The header file (.h
) is the programmer's interface to your module. Anything a user (programmer) of your module needs to know to use your module should be in there, but put the actual implementations in the associated .c
file. Generally, you put the function prototypes (e.g. int f(void);
) in the .h
file and the definitions (the implementations, e.g. int f(void) { return 1; }
) in the .c
file. The linker matches the prototype to the definition because the function signatures match (the name, argument types, and return type). One way to think about it is the .h
file as what you share with everyone, and the .c
file as what you keep to yourself.
If you want a user of your module to have access to STUDENT_SIZE
, then put
#define STUDENT_SIZE 20
in your .h
file instead of your .c
file. Then, any file with
#include "stud.h"
would have your macro for STUDENT_SIZE
. (Notice the file name is "stud.h"
not "stud"
.)
Lets say i want to use STUDENT_SIZE in another file whats the syntax? Do i need to use stud.STUDENT_SIZE?
No. You might be confusing this with namespaces, which C does not have in the same sense as other languages like C++, Java, etc. Just use STUDENT_SIZE
. (This is why it is important to not use existing identifiers, and also why many people frown upon macros.)
... i want from another file to access some of the functions inside stud.c.
If you want another file to have access to some function in stud.c
, then put that function's prototype in stud.h
. This is precisely what the header file is for.

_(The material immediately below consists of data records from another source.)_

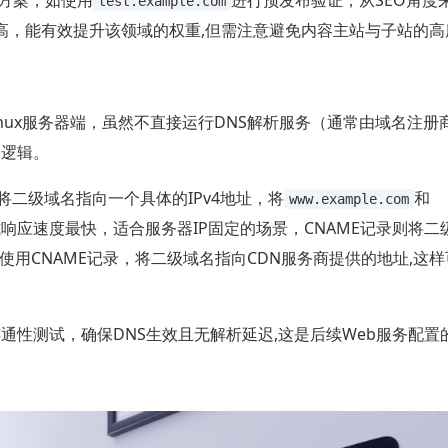
方案，如使用
进行预发布验证，从SEO角度
test.example.com
高，能有效提升该领域的权重,但需注意避免内容主站与子站的高
nux服务器端，虽然不直接运行DNS解析服务（通常由域名注册
的逻辑。
将二级域名指向一个具体的IPv4地址，将
和
www.example.com
响应速度最快，适合服务器IP固定的场景，CNAME记录则将二
使用CNAME记录，将二级域名指向CDN服务商提供的地址,这
行连通性测试，确保DNS生效且无解析延迟,这是后续Web服务配置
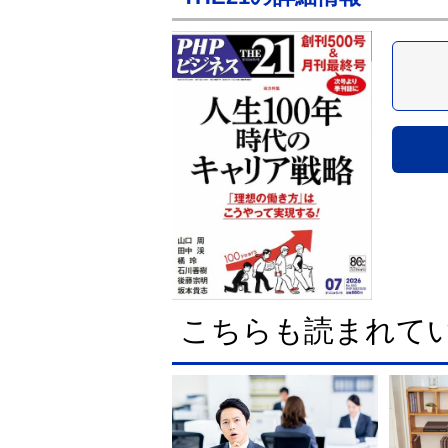
こちらも読まれて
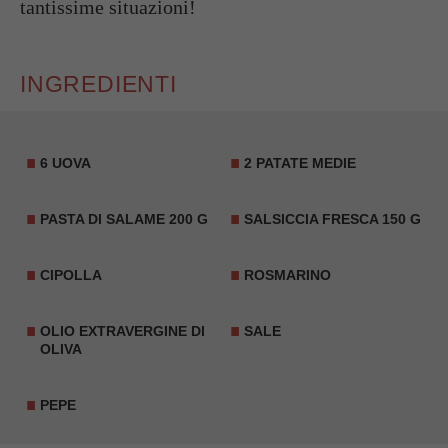
tantissime situazioni!
INGREDIENTI
6 UOVA
2 PATATE MEDIE
PASTA DI SALAME 200 G
SALSICCIA
FRESCA 150 G
CIPOLLA
ROSMARINO
OLIO EXTRAVERGINE DI
SALE
OLIVA
PEPE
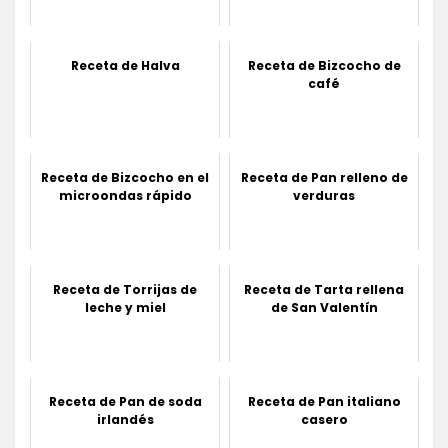
Receta de Halva
Receta de Bizcocho de
café
Receta de Bizcocho en el
Receta de Pan relleno de
microondas rápido
verduras
Receta de Torrijas de
Receta de Tarta rellena
leche y miel
de San Valentín
Receta de Pan de soda
Receta de Pan italiano
irlandés
casero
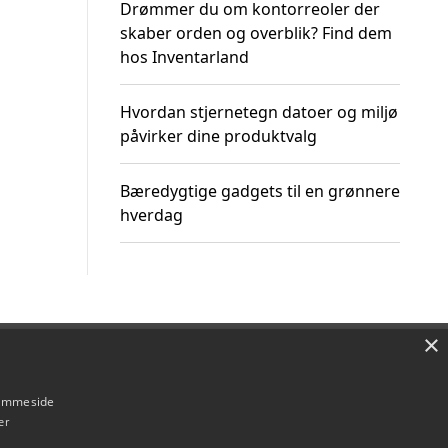
Drømmer du om kontorreoler der
skaber orden og overblik? Find dem
hos Inventarland
Hvordan stjernetegn datoer og miljø
påvirker dine produktvalg
Bæredygtige gadgets til en grønnere
hverdag
×
Om / kontakt
Blog
Betingelser
hjemmeside
er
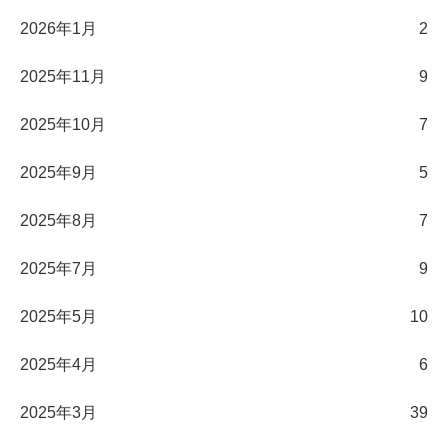
2026年1月
2
2025年11月
9
2025年10月
7
2025年9月
5
2025年8月
7
2025年7月
9
2025年5月
10
2025年4月
6
2025年3月
39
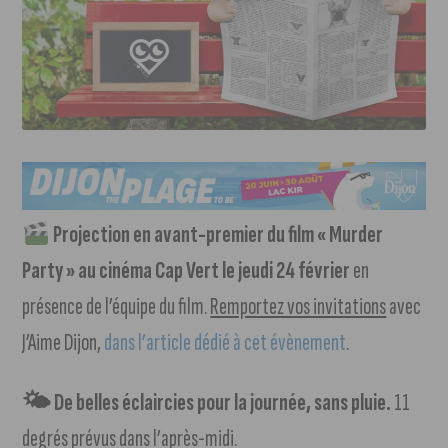
Projection en avant-premier du film « Murder
Party » au cinéma Cap Vert le jeudi 24 février
en
présence de l’équipe du film.
Remportez vos invitations
avec
J’Aime Dijon,
dans l’article dédié à cet évènement
.
🌤 De belles éclaircies pour la journée, sans pluie.
11
degrés prévus dans l’après-midi.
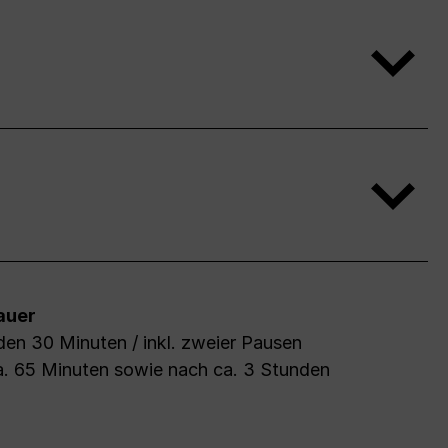
auer
en 30 Minuten / inkl. zweier Pausen
a. 65 Minuten sowie nach ca. 3 Stunden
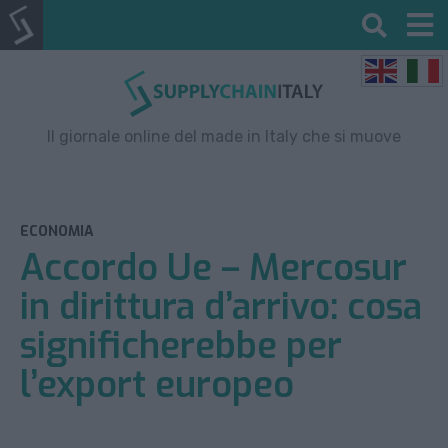
Il giornale online del made in Italy che si muove
ECONOMIA
Accordo Ue – Mercosur
in dirittura d’arrivo: cosa
significherebbe per
l’export europeo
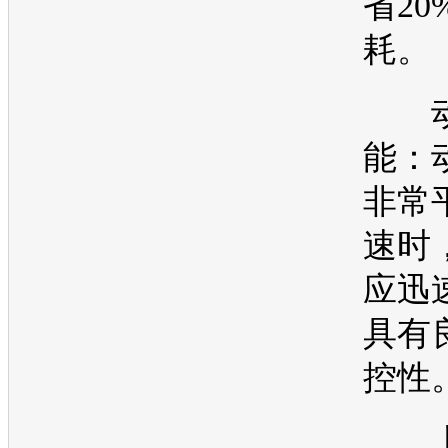
省20
耗。
动
能：
非常
速时
应迅
具有
控性
上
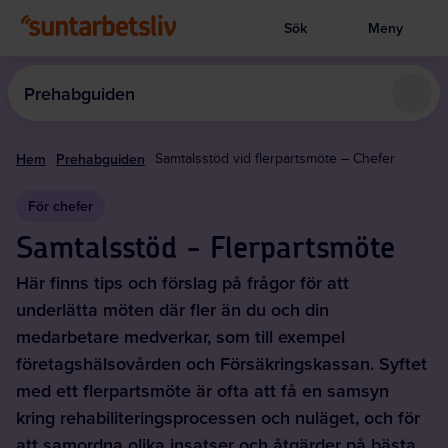
Sök
Meny
Visa sökruta
Hoppa
till
Prehabguiden
huvudinnehållet
Hem
Prehabguiden
Samtalsstöd vid flerpartsmöte – Chefer
För chefer
Samtalsstöd - Flerpartsmöte
Här finns tips och förslag på frågor för att
underlätta möten där fler än du och din
medarbetare medverkar, som till exempel
företagshälsovården och Försäkringskassan. Syftet
med ett flerpartsmöte är ofta att få en samsyn
kring rehabiliteringsprocessen och nuläget, och för
att samordna olika insatser och åtgärder på bästa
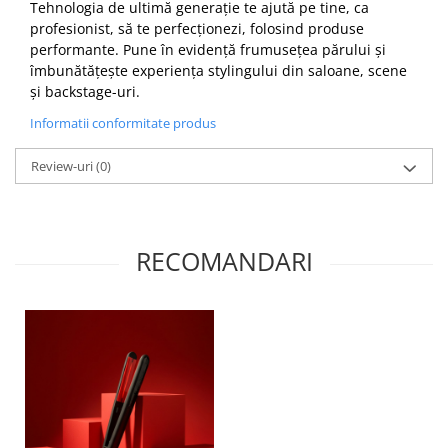
Tehnologia de ultimă generație te ajută pe tine, ca
profesionist, să te perfecționezi, folosind produse
performante. Pune în evidență frumusețea părului și
îmbunătățește experiența stylingului din saloane, scene
și backstage-uri.
Informatii conformitate produs
Review-uri
(0)
RECOMANDARI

... if i want to lets say make an array of students:
struct stud students[STUDENT_SIZE];
Can i access that normally like students[5].stud_id
?
As you have written your header file, no. You might know some struct stud
exists, but you don't know what the members are called (i.e. you wouldn't know stud_id
exists). The reason is that the user of your module sees only what is in the header file, and you defined no members of the struct in your header file. (I'm surprised what you have written even compiles, because you define struct stud
twice, once empty {}
, and once with members.) Again, if you want the programmer user to have access to the members of struct stud
, its definition
struct stud {
char stud_id[MAX_STR_LEN];
char stud_name[MAX_STR_LEN];
struct grade Grade[MAX_STRUCT];
struct income Income[MAX_STRUCT];
};
belongs in your header file (along with whatever those other macros are). Without knowing this, the programmer (and the compiler) has no idea what the members of struct stud
are.
(You didn't ask about this, but if you want to share access to a global variable in your .c
file, then declare it with the keyword extern
in your .h
file, and without extern
in your .c
file. See How to correctly use the extern keyword in C for more.)